Paulo Luna

A palavra é traiçoeira, engana o insano e o são. Similar faca a palavra rufa.

Textos

Ficção e loucura na obra de Raul Seixas - Um maluco beleza nas margens do imaginário
Na música “Metamorfose ambulante”, Raul Seixas se define como “ator” e não como um cantor ou poeta, e assim, abre possibilidade para um jogo lúdico que é a utilização de múltiplas personagens que se deslocam, metamorficamente, dialogando através da música com outras formas artísticas e áreas do conhecimento como o teatro, a filosofia, a psicanálise e a história.
Em sua performance de ator-cantor podemos mapear cinco personagens principais que se revezam na interpretação de sua obra: O louco; o profeta; o filósofo; o cantor romântico-brega e o roqueiro. Na figura do profeta, renuncia às verdades e se coloca em conflito com os valores sociais estabelecidos. Como roqueiro, se traveste de Elvis Presley brasileiro e faz dialogar as guitarras com o mais sertanejo baião e diz em canções como “Let me sing” que “Não quero ser o dono da verdade/Pois o Messias ainda não chegou”. Enquanto filósofo anuncia a dúvida “Não me pergunte porque/ Quem-Como-Onde-Qual / Quando-O quê ?”.
É a personagem do louco, entretanto, que vai emblematizar, e de certa forma, sintetizar sua proposta estética. Sendo o louco visto em nossa sociedade como o diferente, o que está fora, o não enquadrado, o que está à margem da normalidade, isso faz com que a personagem que encarna a loucura possa romper os limites do convencional e assim, enunciar e proferir sentenças que, descartadas como insanas numa primeira avaliação, guardam em sua ambigüidade as possibilidades do questionamento, da dúvida e da incerteza.

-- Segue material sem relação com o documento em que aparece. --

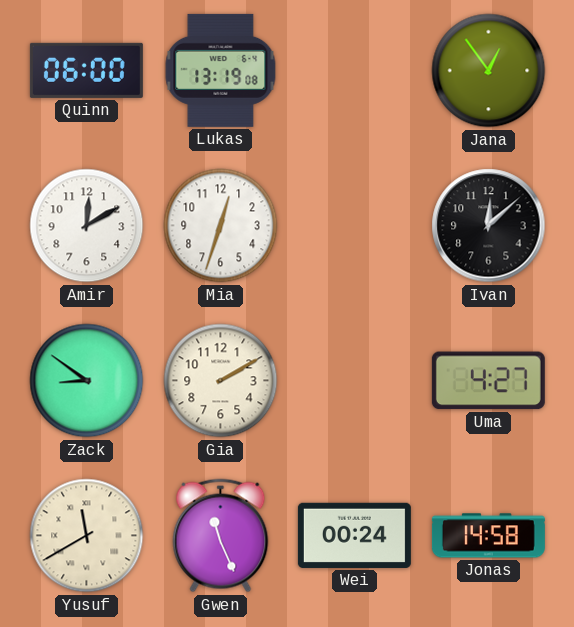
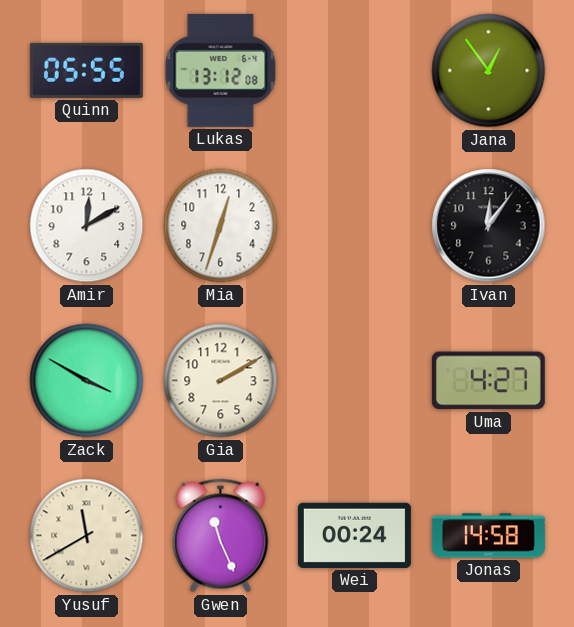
Quinn: 06:00 -> 05:55
Lukas: 13:19 -> 13:12
Ivan: 12:08 -> 12:06
Zack: 8:51 -> 3:50
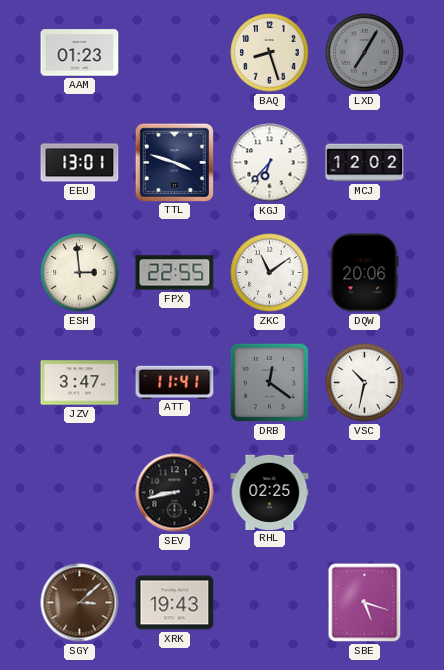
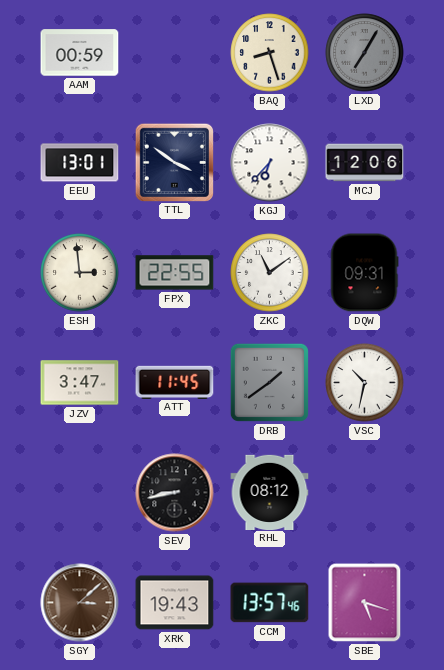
AAM: 01:23 -> 00:59
TTL: 3:48 -> 3:51
MCJ: 12:02 -> 12:06
DQW: 20:06 -> 09:31
ATT: 11:41 -> 11:45
DRB: 12:21 -> 1:39
RHL: 02:25 -> 08:12
CCM: none -> 13:57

A personagem símbolo e emblema da atuação de Raul enquanto ator/cantor é a do “Maluco beleza” que afirma “Enquanto você se esforça/ para ser um sujeito normal/ E fazer tudo igual / Eu do meu lado aprendendo / a ser louco / Maluco total / Na loucura rea/ Controlando a minha maluquez/ Misturada com minha lucidez.”
Ser um “maluco beleza” seria encarnar uma postura nova diante da vida e da sociedade e suas convenções e limitações, que impõem, a todos, o mesmo tipo de comportamento e de pensamento, levando, assim, a que se considere como louco os diferentes e inadaptados.

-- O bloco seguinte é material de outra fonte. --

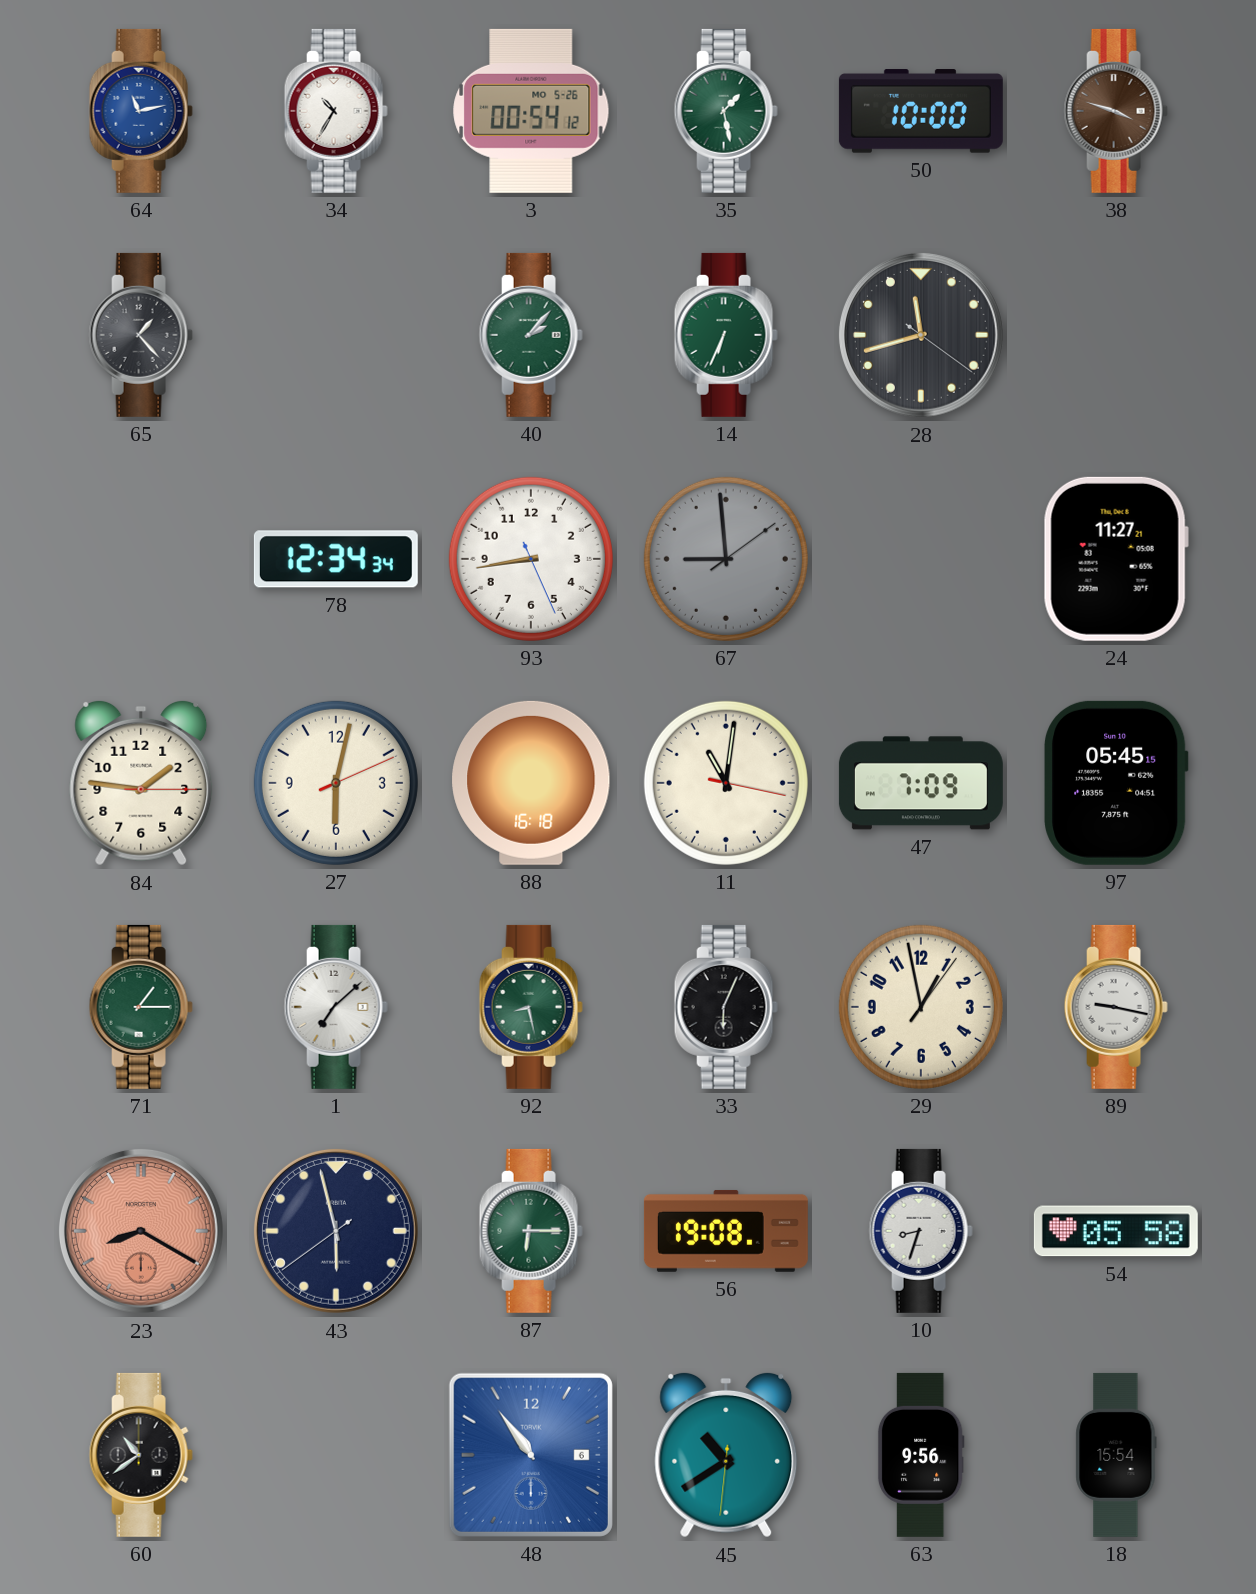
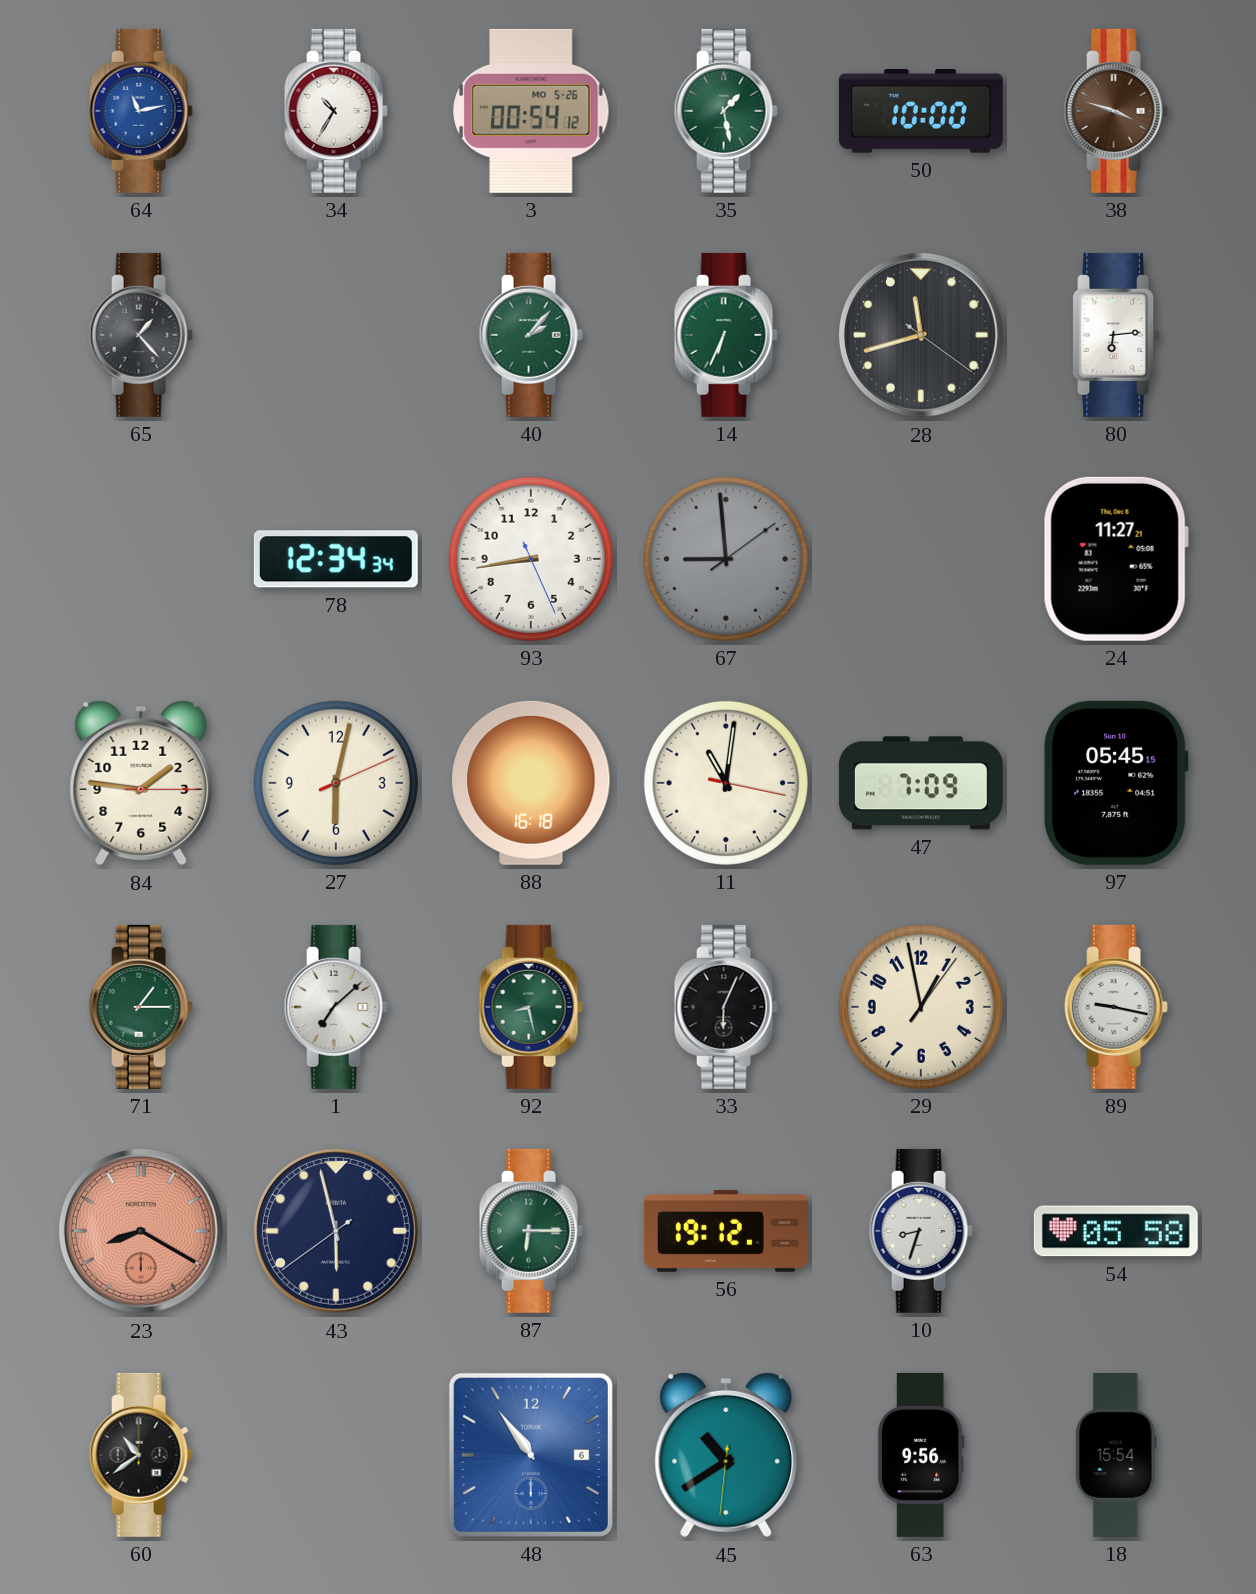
80: none -> 6:14
56: 19:08 -> 19:12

Na obra de Raul Seixas, a metáfora da metáfora se desdobra na performance do ator que, em constante mutação, se desloca de qualquer noção de estar no centro, ou de estar proferindo verdades, ou de estar ocupando o lugar esperado para o artista da música popular pois para ele, a metamorfose, sendo constante, impede a emissão da verdade em seu sentido científico e o que se revela é logo metamorfoseado em outra metáfora: “Quero dizer agora o oposto do eu/ disse antes/prefiro ser essa metamorfose ambulante/ do que ter aquela velha opinião formada/ sobre tudo”.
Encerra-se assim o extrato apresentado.